### MATERIAL FOR THIS TASK
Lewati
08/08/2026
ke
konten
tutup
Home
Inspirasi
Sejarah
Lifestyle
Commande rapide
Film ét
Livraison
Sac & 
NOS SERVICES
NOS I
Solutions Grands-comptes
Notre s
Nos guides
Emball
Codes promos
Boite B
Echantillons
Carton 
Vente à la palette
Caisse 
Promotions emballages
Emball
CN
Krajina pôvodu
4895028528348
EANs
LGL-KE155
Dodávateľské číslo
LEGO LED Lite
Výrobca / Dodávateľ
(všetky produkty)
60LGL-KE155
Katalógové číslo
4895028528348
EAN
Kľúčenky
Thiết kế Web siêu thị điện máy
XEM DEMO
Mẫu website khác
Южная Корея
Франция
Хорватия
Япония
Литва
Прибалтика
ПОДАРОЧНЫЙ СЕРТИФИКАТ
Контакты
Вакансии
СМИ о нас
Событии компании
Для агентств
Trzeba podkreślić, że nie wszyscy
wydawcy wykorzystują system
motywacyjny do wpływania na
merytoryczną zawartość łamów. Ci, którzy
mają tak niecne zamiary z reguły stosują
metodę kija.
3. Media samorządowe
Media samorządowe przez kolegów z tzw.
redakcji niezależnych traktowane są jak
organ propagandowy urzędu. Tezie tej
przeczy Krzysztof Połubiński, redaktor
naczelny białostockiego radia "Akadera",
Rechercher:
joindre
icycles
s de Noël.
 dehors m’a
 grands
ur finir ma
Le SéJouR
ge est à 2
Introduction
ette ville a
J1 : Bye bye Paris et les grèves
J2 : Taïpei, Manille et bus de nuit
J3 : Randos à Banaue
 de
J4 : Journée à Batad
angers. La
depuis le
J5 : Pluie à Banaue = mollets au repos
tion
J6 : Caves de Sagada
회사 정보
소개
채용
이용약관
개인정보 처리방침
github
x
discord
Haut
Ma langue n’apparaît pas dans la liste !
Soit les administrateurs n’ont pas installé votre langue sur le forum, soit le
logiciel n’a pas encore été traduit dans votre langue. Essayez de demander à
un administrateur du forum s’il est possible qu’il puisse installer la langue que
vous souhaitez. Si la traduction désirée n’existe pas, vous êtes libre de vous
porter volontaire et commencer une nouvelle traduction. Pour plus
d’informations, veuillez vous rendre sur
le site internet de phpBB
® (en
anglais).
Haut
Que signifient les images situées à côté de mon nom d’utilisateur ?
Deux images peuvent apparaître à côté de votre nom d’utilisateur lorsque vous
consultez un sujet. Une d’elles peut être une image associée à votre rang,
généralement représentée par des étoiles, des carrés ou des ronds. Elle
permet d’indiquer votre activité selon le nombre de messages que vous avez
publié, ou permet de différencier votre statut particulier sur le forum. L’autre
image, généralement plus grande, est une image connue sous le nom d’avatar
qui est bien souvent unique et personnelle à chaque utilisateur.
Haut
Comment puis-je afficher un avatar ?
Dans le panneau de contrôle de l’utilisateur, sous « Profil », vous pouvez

### EXERCISE GOAL
Every line of the listing above that includes "forum" should be copied out.

### OUTPUT BELOW
Soit les administrateurs n’ont pas installé votre langue sur le forum, soit le
un administrateur du forum s’il est possible qu’il puisse installer la langue que
publié, ou permet de différencier votre statut particulier sur le forum. L’autre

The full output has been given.